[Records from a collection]

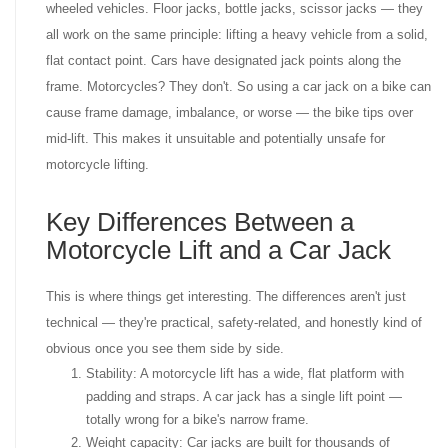
wheeled vehicles. Floor jacks, bottle jacks, scissor jacks — they
all work on the same principle: lifting a heavy vehicle from a solid,
flat contact point. Cars have designated jack points along the
frame. Motorcycles? They don't. So using a car jack on a bike can
cause frame damage, imbalance, or worse — the bike tips over
mid-lift. This makes it unsuitable and potentially unsafe for
motorcycle lifting.
Key Differences Between a
Motorcycle Lift and a Car Jack
This is where things get interesting. The differences aren't just
technical — they're practical, safety-related, and honestly kind of
obvious once you see them side by side.
Stability: A motorcycle lift has a wide, flat platform with
padding and straps. A car jack has a single lift point —
totally wrong for a bike's narrow frame.
Weight capacity: Car jacks are built for thousands of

◆ **Work instruction**
Here the job is to print all the entries above exactly, minus the images.

◆ **Task solution**
wheeled vehicles. Floor jacks, bottle jacks, scissor jacks — they
all work on the same principle: lifting a heavy vehicle from a solid,
flat contact point. Cars have designated jack points along the
frame. Motorcycles? They don't. So using a car jack on a bike can
cause frame damage, imbalance, or worse — the bike tips over
mid-lift. This makes it unsuitable and potentially unsafe for
motorcycle lifting.
Key Differences Between a
Motorcycle Lift and a Car Jack
This is where things get interesting. The differences aren't just
technical — they're practical, safety-related, and honestly kind of
obvious once you see them side by side.
Stability: A motorcycle lift has a wide, flat platform with
padding and straps. A car jack has a single lift point —
totally wrong for a bike's narrow frame.
Weight capacity: Car jacks are built for thousands of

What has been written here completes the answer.